Between May ans August 2018, five new articles have been published using SCQM data.
Subjects covered this time:
The goal of this study by Laura Martinez-Prat, Michael Nissen and others was to evaluate the clinical performance of several RF and ACPA immunoassays for the diagnosis of RA, as well as the diagnostic value of a combinatory approach with these markers. For this, biosamples from patients from all SCQM cohorts were analyzed. Samples from axSpA and PsA were used as diseased controls. All three ACPA assays showed good discrimination between RA patients and controls. Overall, the performance of CCP3 was superior to CCP2. The combination of these biomarkers in an interval model represents a potential tool for the diagnosis of RA patients.
Kim Lauper, Cem Gabay and colleagues performed this study within the European collaborative TOCERRA register. The objective was to compare the real-world effectiveness of tocilizumab and TNF-inhibitors as monotherapy (mono) or in combination with csDMARDs (combo) in bio-experienced RA patients. Adjusted hazards of discontinuation were significantly lower among patients on tocilizumab compared with patients with TNF inhibitors, either mono or combo. Average adjusted CDAI change and CDAI remission and LDA rates were comparable between groups. With similar effectivenessx to TNF inhibitors combo, TCZ mono or combo seems thus to be reasonable therapeutic options in patients with inadequate response to at least one bDMARD.

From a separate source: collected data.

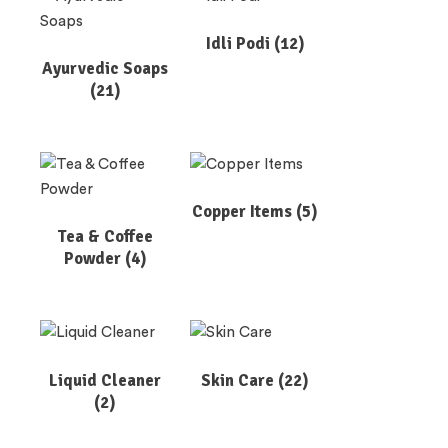
Idli Podi
(12)
Ayurvedic Soaps
(21)
Copper Items
(5)
Tea & Coffee
Powder
(4)
Liquid Cleaner
Skin Care
(22)
(2)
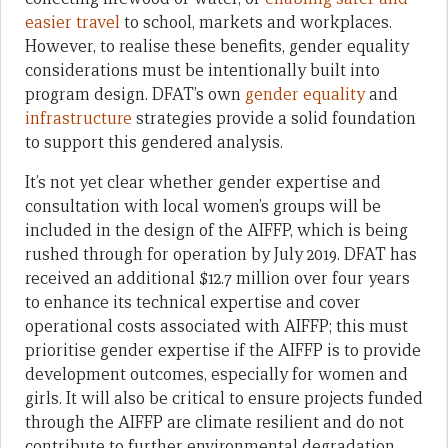
easier travel
to school, markets and workplaces.
However, to realise these benefits, gender equality
considerations must be intentionally built into
program design. DFAT’s own
gender equality
and
infrastructure
strategies provide a solid foundation
to support this gendered analysis.
It’s not yet clear whether gender expertise and
consultation with local women’s groups will be
included in the design of the AIFFP, which is being
rushed through for operation by July 2019. DFAT has
received an additional $12.7 million over four years
to enhance its technical expertise and cover
operational costs associated with AIFFP; this must
prioritise gender expertise if the AIFFP is to provide
development outcomes, especially for women and
girls. It will also be critical to ensure projects funded
through the AIFFP are climate resilient and do not
contribute to further environmental degradation,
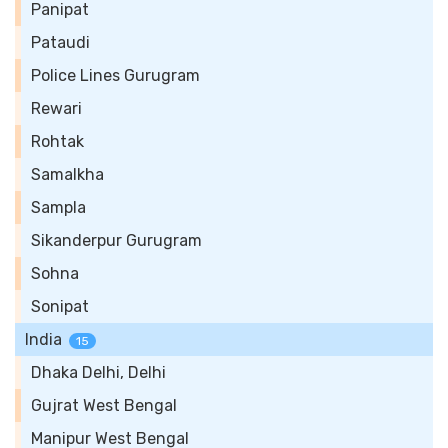
Panipat
Pataudi
Police Lines Gurugram
Rewari
Rohtak
Samalkha
Sampla
Sikanderpur Gurugram
Sohna
Sonipat
India
15
Dhaka Delhi, Delhi
Gujrat West Bengal
Manipur West Bengal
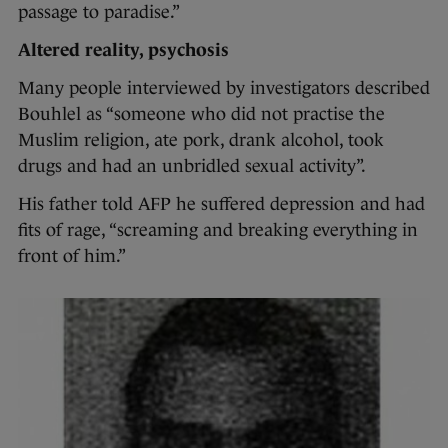
passage to paradise.”
Altered reality, psychosis
Many people interviewed by investigators described
Bouhlel as “someone who did not practise the
Muslim religion, ate pork, drank alcohol, took
drugs and had an unbridled sexual activity”.
His father told AFP he suffered depression and had
fits of rage, “screaming and breaking everything in
front of him.”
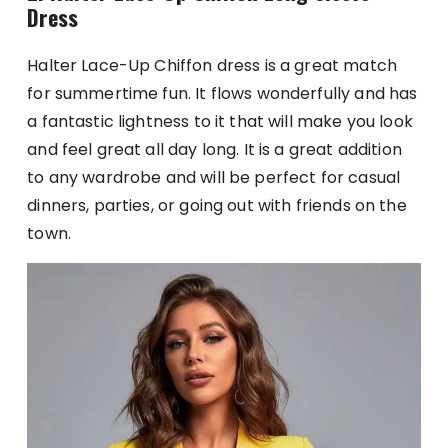
Dress
Halter Lace-Up Chiffon dress is a great match
for summertime fun. It flows wonderfully and has
a fantastic lightness to it that will make you look
and feel great all day long. It is a great addition
to any wardrobe and will be perfect for casual
dinners, parties, or going out with friends on the
town.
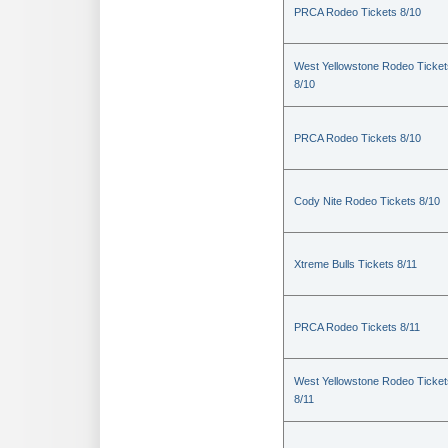
PRCA Rodeo Tickets 8/10
West Yellowstone Rodeo Ticket
8/10
PRCA Rodeo Tickets 8/10
Cody Nite Rodeo Tickets 8/10
Xtreme Bulls Tickets 8/11
PRCA Rodeo Tickets 8/11
West Yellowstone Rodeo Ticket
8/11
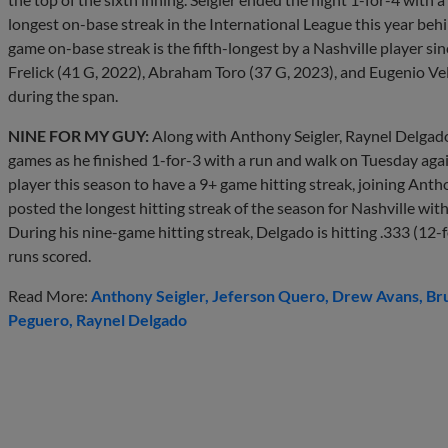
longest on-base streak in the International League this year behin
game on-base streak is the fifth-longest by a Nashville player si
Frelick (41 G, 2022), Abraham Toro (37 G, 2023), and Eugenio Ve
during the span.
NINE FOR MY GUY:
Along with Anthony Seigler, Raynel Delgado 
games as he finished 1-for-3 with a run and walk on Tuesday again
player this season to have a 9+ game hitting streak, joining Antho
posted the longest hitting streak of the season for Nashville wit
During his nine-game hitting streak, Delgado is hitting .333 (12-fo
runs scored.
Read More:
Anthony Seigler
Jeferson Quero
Drew Avans
Br
Peguero
Raynel Delgado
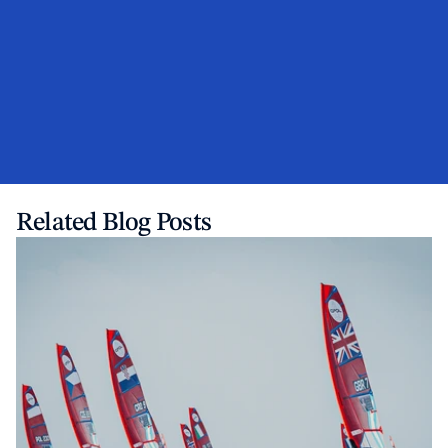
Related Blog Posts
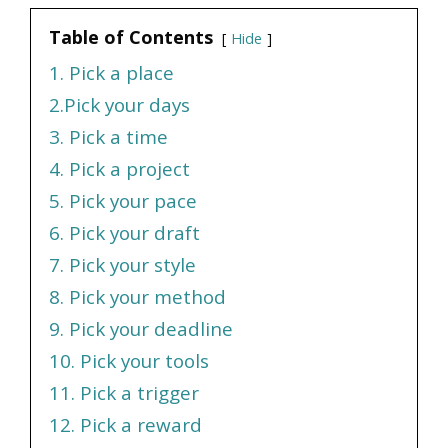
Table of Contents
Hide
1. Pick a place
2.Pick your days
3. Pick a time
4. Pick a project
5. Pick your pace
6. Pick your draft
7. Pick your style
8. Pick your method
9. Pick your deadline
10. Pick your tools
11. Pick a trigger
12. Pick a reward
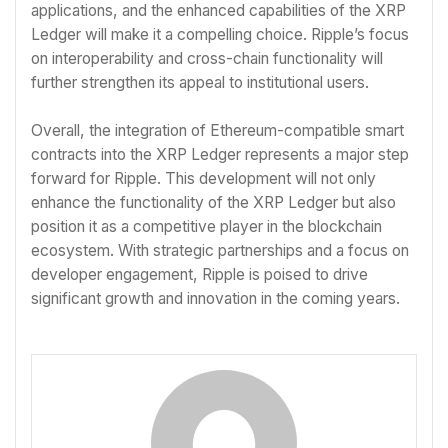
applications, and the enhanced capabilities of the XRP
Ledger will make it a compelling choice. Ripple’s focus
on interoperability and cross-chain functionality will
further strengthen its appeal to institutional users.
Overall, the integration of Ethereum-compatible smart
contracts into the XRP Ledger represents a major step
forward for Ripple. This development will not only
enhance the functionality of the XRP Ledger but also
position it as a competitive player in the blockchain
ecosystem. With strategic partnerships and a focus on
developer engagement, Ripple is poised to drive
significant growth and innovation in the coming years.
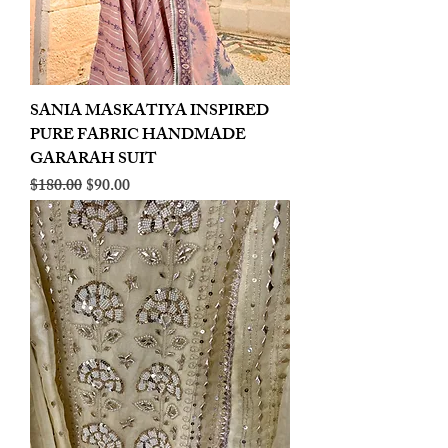
SANIA MASKATIYA INSPIRED
PURE FABRIC HANDMADE
GARARAH SUIT
Regular Price
Sale Price
$180.00
$90.00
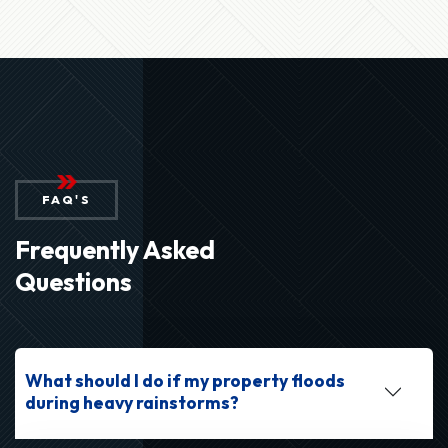
FAQ'S
Frequently Asked
Questions
What should I do if my property floods
during heavy rainstorms?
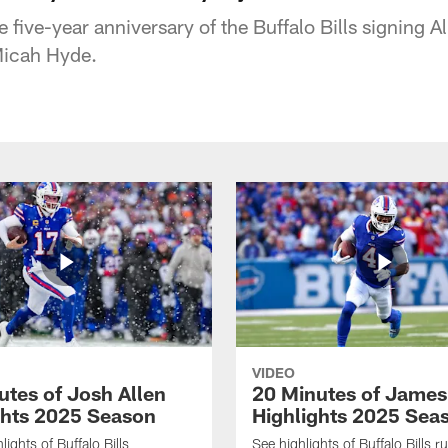
five-year anniversary of the Buffalo Bills signing Al
Micah Hyde.
VIDEO
utes of Josh Allen
20 Minutes of Jame
ghts 2025 Season
Highlights 2025 Sea
ights of Buffalo Bills
See highlights of Buffalo Bills r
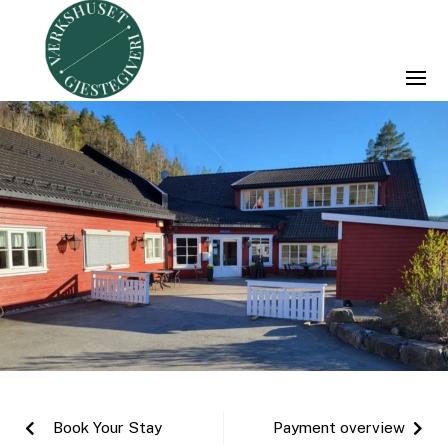
Book Your Stay
Payment overview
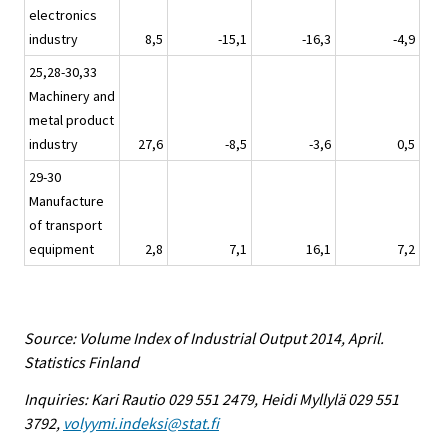
electronics
industry
8,5
-15,1
-16,3
-4,9
25,28-30,33
Machinery and
metal product
industry
27,6
-8,5
-3,6
0,5
29-30
Manufacture
of transport
equipment
2,8
7,1
16,1
7,2
Source: Volume Index of Industrial Output 2014, April.
Statistics Finland
Inquiries: Kari Rautio 029 551 2479, Heidi Myllylä 029 551
3792,
volyymi.indeksi@stat.fi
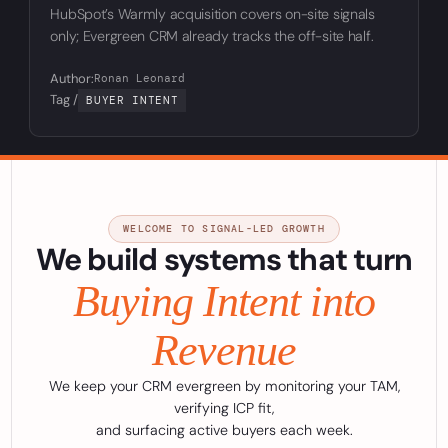
HubSpot’s Warmly acquisition covers on-site signals
only; Evergreen CRM already tracks the off-site half.
Author:
Ronan Leonard
Tag /
BUYER INTENT
WELCOME TO SIGNAL-LED GROWTH
We build systems that turn
Buying Intent into
Revenue
We keep your CRM evergreen by monitoring your TAM,
verifying ICP fit,
and surfacing active buyers each week.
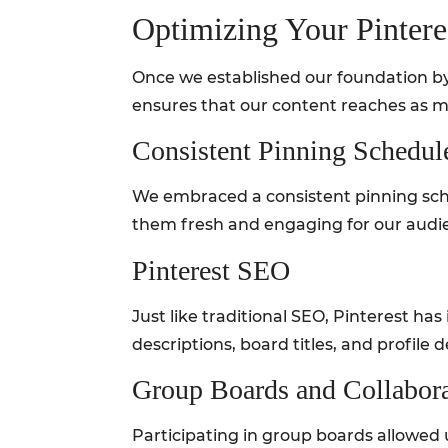
Optimizing Your Pintere
Once we established our foundation by 
ensures that our content reaches as m
Consistent Pinning Schedul
We embraced a consistent pinning sche
them fresh and engaging for our audi
Pinterest SEO
Just like traditional SEO, Pinterest h
descriptions, board titles, and profile d
Group Boards and Collabor
Participating in group boards allowed 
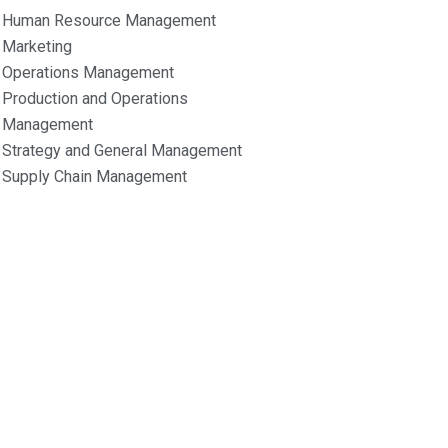
Human Resource Management
Marketing
Operations Management
Production and Operations
Management
Strategy and General Management
Supply Chain Management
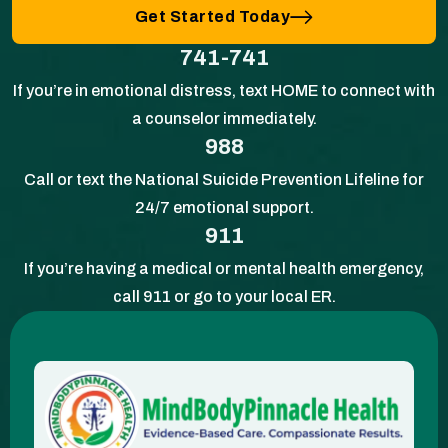
Get Started Today
741-741
If you’re in emotional distress, text HOME to connect with
a counselor immediately.
988
Call or text the National Suicide Prevention Lifeline for
24/7 emotional support.
911
If you’re having a medical or mental health emergency,
call 911 or go to your local ER.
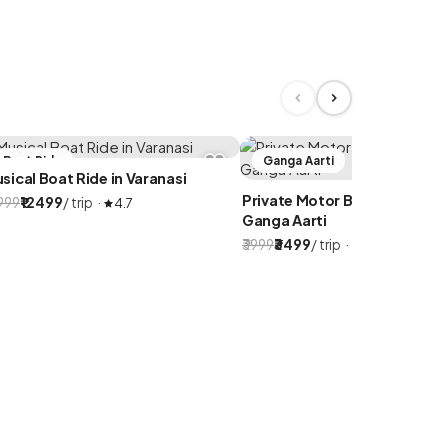
Boat Ride
Ganga Aarti
sical Boat Ride in Varanasi
Private Motor Boat for Eveni
4999
₹12499
/ trip ·
4.7
Ganga Aarti
₹3999
₹3499
/ trip ·
4.9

This study is part of the getREAL project (http://www.imi-getreal.eu/). From the SCQM side, Axel Finckh supported this project with rheumatological / rheumatology research know-how. The aims of getREAL are to better understand the potential gap between ‘efficacy’ of drugs in clinical trials compared to the ‘effectiveness’ later observed in real-world use of that drug. This particular study aimed to develop a method to predict real-world effectiveness of a new biologic substance based on the efficacy observed for that substance in its clinical trial program. For this, RCT data from two tocilizumab clinical trials and observational data from the British Society for Rheumatology Biologics Registry in RA (BSRBR-RA) and the SCQM were used. The case study concluded that their model performed quite well in predicting the change in DAS28 in real-world data from RCT data after six months.
Christoan Lechtenboehmer and Thomas Huegle analyzed SCQM radiographic data is analyzed with the focus on osteoarthritis. Lechtenboehmer scored 1988 RA patients with suitable radiographic information with the modified Kellgren–Lawrence osteoarthritis score and evaluated the radiographic prevalence, incidence and progression of DIP-OA in these patients. 60% of patients had DIP-OA at baseline. Older age, female sex and greater BMI were associated with higher prevalence of DIP-OA at baseline. Disease activity and baseline erosions were not associated with higher levels of DIP-OA progression. The lack of a clear association between RA disease activity, autoantibody status, and MCP erosions at baseline with the prevalence or progression of DIP-OA led the authors to suggest distinct types of inflammation in the pathogenesis of RA and DIP-OA.
In this study by Ruediger Mueller, Johannes von Kempis and colleagues, 183 patients with early undifferentiated arthritis (disease duration ≤1 year, no previous disease-modifying anti-rheumatic drugs (DMARDs) and 2010 ACR/EULAR criteria negative) were separated into two groups (radiographic vs non-radiographic arthritis) depending on whether or not they had radiographic changes (≥3 joints with erosions) at time of diagnosis (= baseline). Radiographic progression was observed mainly in patients who had non-radiographic arthritis at baseline.